Make an exact copy of the listing below. Pictures stay out of it.

[DATA TO EXAMINE]

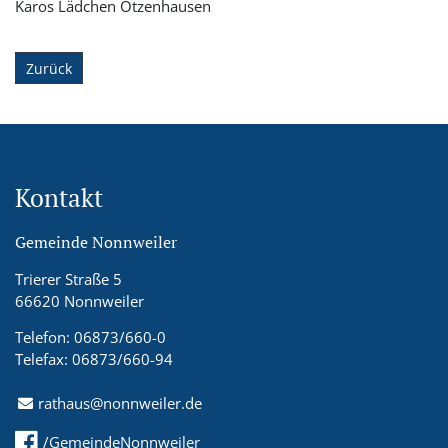
Karos Lädchen Otzenhausen
Zurück
Kontakt
Gemeinde Nonnweiler
Trierer Straße 5
66620 Nonnweiler
Telefon: 06873/660-0
Telefax: 06873/660-94
rathaus@nonnweiler.de
/GemeindeNonnweiler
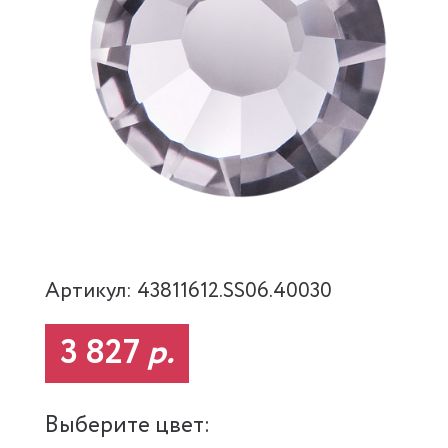
Артикул: 43811612.SS06.40030
3 827
р.
Выберите цвет:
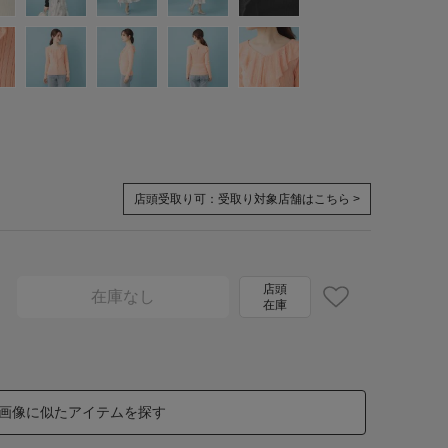
店頭受取り可：
受取り対象店舗はこちら >
店頭
在庫なし
在庫
画像に似たアイテムを探す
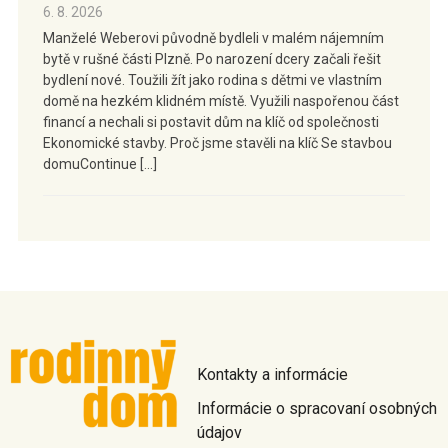
6. 8. 2026
Manželé Weberovi původně bydleli v malém nájemním
bytě v rušné části Plzně. Po narození dcery začali řešit
bydlení nové. Toužili žít jako rodina s dětmi ve vlastním
domě na hezkém klidném místě. Využili naspořenou část
financí a nechali si postavit dům na klíč od společnosti
Ekonomické stavby. Proč jsme stavěli na klíč Se stavbou
domuContinue […]
Kontakty a informácie
Informácie o spracovaní osobných
údajov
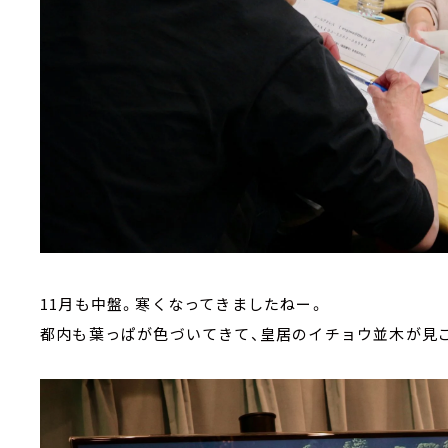
11月も中盤。寒くなってきましたねー。
都内も葉っぱが色づいてきて、皇居のイチョウ並木が見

[/DATA TO EXAMINE]

## ANSWER BELOW
Karos Lädchen Otzenhausen
Zurück
Kontakt
Gemeinde Nonnweiler
Trierer Straße 5
66620 Nonnweiler
Telefon: 06873/660-0
Telefax: 06873/660-94
rathaus@nonnweiler.de
/GemeindeNonnweiler
Артикул: 43811612.SS06.40030
3 827
р.
Выберите цвет:
店頭受取り可：
受取り対象店舗はこちら >
店頭
在庫なし
在庫
画像に似たアイテムを探す
6. 8. 2026
Manželé Weberovi původně bydleli v malém nájemním
bytě v rušné části Plzně. Po narození dcery začali řešit
bydlení nové. Toužili žít jako rodina s dětmi ve vlastním
domě na hezkém klidném místě. Využili naspořenou část
financí a nechali si postavit dům na klíč od společnosti
Ekonomické stavby. Proč jsme stavěli na klíč Se stavbou
domuContinue […]
Kontakty a informácie
Informácie o spracovaní osobných
údajov
11月も中盤。寒くなってきましたねー。
都内も葉っぱが色づいてきて、皇居のイチョウ並木が見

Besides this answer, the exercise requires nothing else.